Mitochondrial calcium signaling and redox homeostasis in cardiac health and disease

Abstract

The energy demand of cardiomyocytes changes continuously in response to variations in cardiac workload. Cardiac excitation-contraction coupling is fueled primarily by adenosine triphosphate (ATP) production by oxidative phosphorylation in mitochondria. The rate of mitochondrial oxidative metabolism is matched to the rate of ATP consumption in the cytosol by the parallel activation of oxidative phosphorylation by calcium (Ca²⁺) and adenosine diphosphate (ADP). During cardiac workload transitions, Ca²⁺ accumulates in the mitochondrial matrix, where it stimulates the activity of the tricarboxylic acid cycle. In this review, we describe how mitochondria internalize and extrude Ca²⁺, the relevance of this process for ATP production and redox homeostasis in the healthy heart, and how derangements in ion handling cause mitochondrial and cardiomyocyte dysfunction in heart failure.

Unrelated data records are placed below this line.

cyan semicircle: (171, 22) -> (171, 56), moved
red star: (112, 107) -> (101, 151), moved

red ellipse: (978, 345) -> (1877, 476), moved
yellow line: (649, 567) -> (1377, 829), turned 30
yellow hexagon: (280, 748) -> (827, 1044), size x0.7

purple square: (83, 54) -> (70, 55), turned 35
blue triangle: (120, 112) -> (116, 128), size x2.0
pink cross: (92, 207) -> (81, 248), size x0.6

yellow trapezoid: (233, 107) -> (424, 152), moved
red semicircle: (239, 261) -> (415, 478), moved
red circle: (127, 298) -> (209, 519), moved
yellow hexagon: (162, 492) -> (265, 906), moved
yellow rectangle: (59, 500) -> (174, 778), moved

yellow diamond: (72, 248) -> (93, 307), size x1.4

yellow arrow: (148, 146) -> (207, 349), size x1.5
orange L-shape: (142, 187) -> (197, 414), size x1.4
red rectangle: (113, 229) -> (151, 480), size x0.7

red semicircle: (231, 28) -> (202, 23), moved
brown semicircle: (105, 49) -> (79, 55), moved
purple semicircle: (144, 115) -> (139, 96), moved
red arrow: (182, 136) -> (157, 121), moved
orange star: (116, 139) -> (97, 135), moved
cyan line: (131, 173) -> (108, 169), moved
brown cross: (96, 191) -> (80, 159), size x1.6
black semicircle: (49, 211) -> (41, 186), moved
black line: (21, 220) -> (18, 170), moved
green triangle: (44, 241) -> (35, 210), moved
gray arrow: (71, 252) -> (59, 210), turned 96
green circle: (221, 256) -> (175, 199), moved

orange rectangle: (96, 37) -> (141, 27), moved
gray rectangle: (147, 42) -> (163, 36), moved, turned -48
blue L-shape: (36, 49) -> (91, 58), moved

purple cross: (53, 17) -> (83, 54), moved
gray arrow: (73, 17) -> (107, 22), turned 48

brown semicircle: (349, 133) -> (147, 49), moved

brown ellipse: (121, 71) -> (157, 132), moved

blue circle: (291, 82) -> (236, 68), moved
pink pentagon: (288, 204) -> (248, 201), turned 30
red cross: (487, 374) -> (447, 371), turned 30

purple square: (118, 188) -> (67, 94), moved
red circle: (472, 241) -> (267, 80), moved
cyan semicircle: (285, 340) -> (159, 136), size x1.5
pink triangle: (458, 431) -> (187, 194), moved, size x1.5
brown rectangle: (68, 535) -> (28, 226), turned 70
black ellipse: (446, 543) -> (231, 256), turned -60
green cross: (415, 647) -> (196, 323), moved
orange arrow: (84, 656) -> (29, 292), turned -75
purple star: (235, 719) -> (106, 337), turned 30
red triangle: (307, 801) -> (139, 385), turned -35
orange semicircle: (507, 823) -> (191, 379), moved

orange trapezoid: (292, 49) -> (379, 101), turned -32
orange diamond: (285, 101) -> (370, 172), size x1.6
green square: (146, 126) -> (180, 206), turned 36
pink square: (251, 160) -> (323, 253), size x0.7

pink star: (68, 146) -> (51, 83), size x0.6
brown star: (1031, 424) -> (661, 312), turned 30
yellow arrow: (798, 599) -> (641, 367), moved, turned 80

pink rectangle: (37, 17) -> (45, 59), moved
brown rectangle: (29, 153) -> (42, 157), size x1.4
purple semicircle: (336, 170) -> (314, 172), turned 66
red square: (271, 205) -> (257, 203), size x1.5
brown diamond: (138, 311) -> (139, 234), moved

Keywords: calcium; cardiomyocyte; heart failure; mitochondria; reactive oxygen species; redox homeostasis.

FIGURE 1

Cardiac mechano-energetic coupling. In the healthy heart, the tricarboxylic acid (TCA) cycle produces the reduced form of nicotinamide adenine dinucleotide (NADH) and nicotinamide adenine dinucleotide phosphate (NADPH). Electrons donated by NADH at complex I or by succinate at complex II of the respiratory chain are channeled through a series of electron acceptors that harness their energy to pump protons from the matrix to the intermembrane space. This process physiologically produces a certain amount of reactive oxygen species (ROS) mainly due to incomplete reduction of oxygen to superoxide (^.O₂ ⁻), which is rapidly converted to hydrogen peroxide (H₂O₂) by the manganese-dependent superoxide dismutase (Mn-SOD). In turn, H₂O₂ is reduced to H₂O by peroxiredoxin (PRX) and glutathione peroxidase (GPX), which are regenerated in their active (reduced) form by a cascade of redox reactions fueled by NADPH. The main sources of mitochondrial NADPH are the TCA cycle enzymes isocitrate dehydrogenase and malate dehydrogenase and the nicotinamide nucleotide transhydrogenase (NNT). When adenosine triphosphate (ATP) consumption increases, increased flux of adenosine diphosphate (ADP) to mitochondria via the creatine kinase (CK) shuttle and Ca²⁺ accumulation in the mitochondrial matrix stimulate oxidative phosphorylation and the TCA cycle activity, respectively, thereby matching ATP supply and demand and providing reducing equivalents to maintain the redox state of mitochondrial antioxidant systems. Other abbreviations: SR, sarcoplasmic reticulum; RyR1 and RyR2, ryanodine receptors type 1 and type 2, respectively; MCU, mitochondrial calcium uniporter; NCLX, Na⁺/Ca²⁺ exchanger, IP3-R, inositol 1,4,5-trisphosphate receptors; Mfn1 and Mfn2, mitofusin 1 and mitofusin 2, respectively; IMM and OMM, inner and outer mitochondrial membrane, respectively; FUNDC1, FUN14 domain containing 1; Cr, creatine; PCr, phosphocreatine; TRX, thioredoxin; GSH and GSSG, reduced and oxidized glutathione, respectively; GR, glutathione reductase; TR, thioredoxin reductase; IDH, isocitrate dehydrogenase, MEP, malic enzyme; NNT, nicotinamide nucleotide transhydrogenase; SERCA, SR Ca²⁺ ATPase.

FIGURE 2

Mechano-energetic uncoupling in the failing heart. In the failing heart, altered mitochondria-SR communication, decreased MCU current, and elevation of cytosolic Na⁺ levels that accelerates Ca²⁺ extrusion via the mitochondrial Na⁺/Ca²⁺ exchanger (NCLX) impair Ca²⁺ accumulation in the mitochondrial matrix during elevations of cardiac workload. The insufficient stimulation of the TCA cycle dehydrogenases causes an oxidation of the mitochondrial pyridine nucleotides, thereby causes bioenergetic mismatch and oxidative stress, which contribute to the progression of heart failure. Furthermore, pathological increase in cardiac afterload can reverse the NNT reaction, which thereby regenerates NADH at the expense of the NADPH pool, thus further draining reducing equivalents from mitochondrial antioxidant systems.